# EXERCISE INPUTS
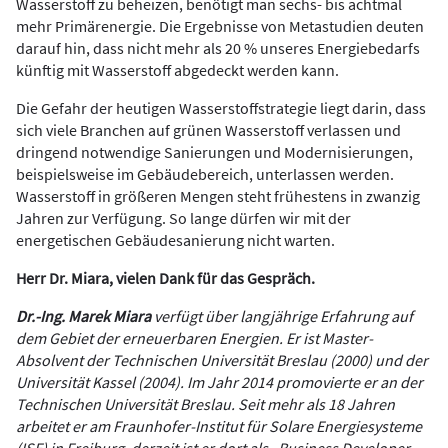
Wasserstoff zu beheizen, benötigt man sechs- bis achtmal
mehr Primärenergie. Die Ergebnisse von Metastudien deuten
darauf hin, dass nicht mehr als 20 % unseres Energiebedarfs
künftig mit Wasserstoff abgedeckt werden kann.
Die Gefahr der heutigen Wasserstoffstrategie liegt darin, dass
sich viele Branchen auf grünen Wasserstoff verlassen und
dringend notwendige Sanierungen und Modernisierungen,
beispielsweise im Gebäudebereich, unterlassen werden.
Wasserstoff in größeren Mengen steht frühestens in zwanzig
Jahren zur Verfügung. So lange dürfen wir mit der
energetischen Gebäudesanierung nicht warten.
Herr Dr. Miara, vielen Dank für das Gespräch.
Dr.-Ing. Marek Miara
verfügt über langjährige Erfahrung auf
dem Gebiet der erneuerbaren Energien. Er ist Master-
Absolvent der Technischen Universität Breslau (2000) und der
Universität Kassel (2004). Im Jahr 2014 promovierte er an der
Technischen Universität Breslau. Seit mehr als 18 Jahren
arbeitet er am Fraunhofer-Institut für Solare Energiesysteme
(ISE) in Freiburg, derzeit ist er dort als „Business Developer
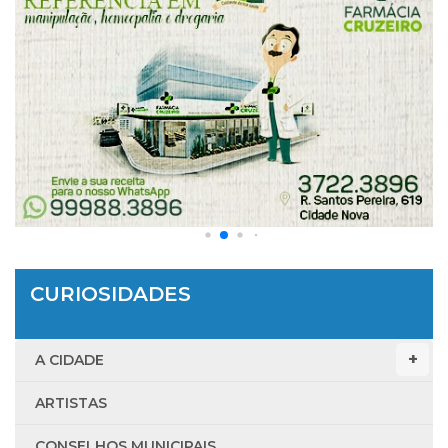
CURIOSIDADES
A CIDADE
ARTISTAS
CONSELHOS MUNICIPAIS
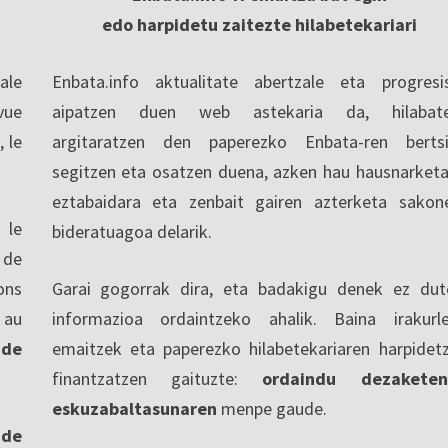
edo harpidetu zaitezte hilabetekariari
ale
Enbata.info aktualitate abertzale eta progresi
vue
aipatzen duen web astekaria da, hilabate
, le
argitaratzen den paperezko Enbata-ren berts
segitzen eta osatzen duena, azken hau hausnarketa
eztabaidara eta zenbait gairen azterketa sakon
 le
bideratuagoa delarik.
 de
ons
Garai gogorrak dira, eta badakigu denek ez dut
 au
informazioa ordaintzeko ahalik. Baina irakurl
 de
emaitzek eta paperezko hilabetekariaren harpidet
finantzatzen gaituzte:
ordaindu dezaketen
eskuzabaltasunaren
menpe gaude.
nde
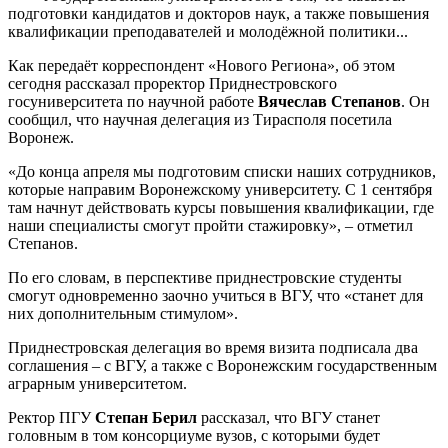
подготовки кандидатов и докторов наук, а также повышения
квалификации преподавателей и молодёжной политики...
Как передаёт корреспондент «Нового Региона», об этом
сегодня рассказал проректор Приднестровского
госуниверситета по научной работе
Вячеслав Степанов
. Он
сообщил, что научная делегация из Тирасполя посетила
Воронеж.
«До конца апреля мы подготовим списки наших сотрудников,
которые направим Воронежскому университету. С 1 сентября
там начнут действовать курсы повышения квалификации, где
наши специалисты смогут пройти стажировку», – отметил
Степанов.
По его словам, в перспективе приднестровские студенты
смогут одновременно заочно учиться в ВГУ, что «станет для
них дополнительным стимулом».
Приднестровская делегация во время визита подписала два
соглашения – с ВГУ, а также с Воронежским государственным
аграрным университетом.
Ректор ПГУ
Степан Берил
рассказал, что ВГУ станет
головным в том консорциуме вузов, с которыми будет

# WHAT TO WORK ON
Your response must reproduce the listing above word for word and must contain none of its pictures.

# SOLUTION
Wasserstoff zu beheizen, benötigt man sechs- bis achtmal
mehr Primärenergie. Die Ergebnisse von Metastudien deuten
darauf hin, dass nicht mehr als 20 % unseres Energiebedarfs
künftig mit Wasserstoff abgedeckt werden kann.
Die Gefahr der heutigen Wasserstoffstrategie liegt darin, dass
sich viele Branchen auf grünen Wasserstoff verlassen und
dringend notwendige Sanierungen und Modernisierungen,
beispielsweise im Gebäudebereich, unterlassen werden.
Wasserstoff in größeren Mengen steht frühestens in zwanzig
Jahren zur Verfügung. So lange dürfen wir mit der
energetischen Gebäudesanierung nicht warten.
Herr Dr. Miara, vielen Dank für das Gespräch.
Dr.-Ing. Marek Miara
verfügt über langjährige Erfahrung auf
dem Gebiet der erneuerbaren Energien. Er ist Master-
Absolvent der Technischen Universität Breslau (2000) und der
Universität Kassel (2004). Im Jahr 2014 promovierte er an der
Technischen Universität Breslau. Seit mehr als 18 Jahren
arbeitet er am Fraunhofer-Institut für Solare Energiesysteme
(ISE) in Freiburg, derzeit ist er dort als „Business Developer
CURIOSIDADES
A CIDADE
ARTISTAS
CONSELHOS MUNICIPAIS
edo harpidetu zaitezte hilabetekariari
ale
Enbata.info aktualitate abertzale eta progresi
vue
aipatzen duen web astekaria da, hilabate
, le
argitaratzen den paperezko Enbata-ren berts
segitzen eta osatzen duena, azken hau hausnarketa
eztabaidara eta zenbait gairen azterketa sakon
 le
bideratuagoa delarik.
 de
ons
Garai gogorrak dira, eta badakigu denek ez dut
 au
informazioa ordaintzeko ahalik. Baina irakurl
 de
emaitzek eta paperezko hilabetekariaren harpidet
finantzatzen gaituzte:
ordaindu dezaketen
eskuzabaltasunaren
menpe gaude.
nde
подготовки кандидатов и докторов наук, а также повышения
квалификации преподавателей и молодёжной политики...
Как передаёт корреспондент «Нового Региона», об этом
сегодня рассказал проректор Приднестровского
госуниверситета по научной работе
Вячеслав Степанов
. Он
сообщил, что научная делегация из Тирасполя посетила
Воронеж.
«До конца апреля мы подготовим списки наших сотрудников,
которые направим Воронежскому университету. С 1 сентября
там начнут действовать курсы повышения квалификации, где
наши специалисты смогут пройти стажировку», – отметил
Степанов.
По его словам, в перспективе приднестровские студенты
смогут одновременно заочно учиться в ВГУ, что «станет для
них дополнительным стимулом».
Приднестровская делегация во время визита подписала два
соглашения – с ВГУ, а также с Воронежским государственным
аграрным университетом.
Ректор ПГУ
Степан Берил
рассказал, что ВГУ станет
головным в том консорциуме вузов, с которыми будет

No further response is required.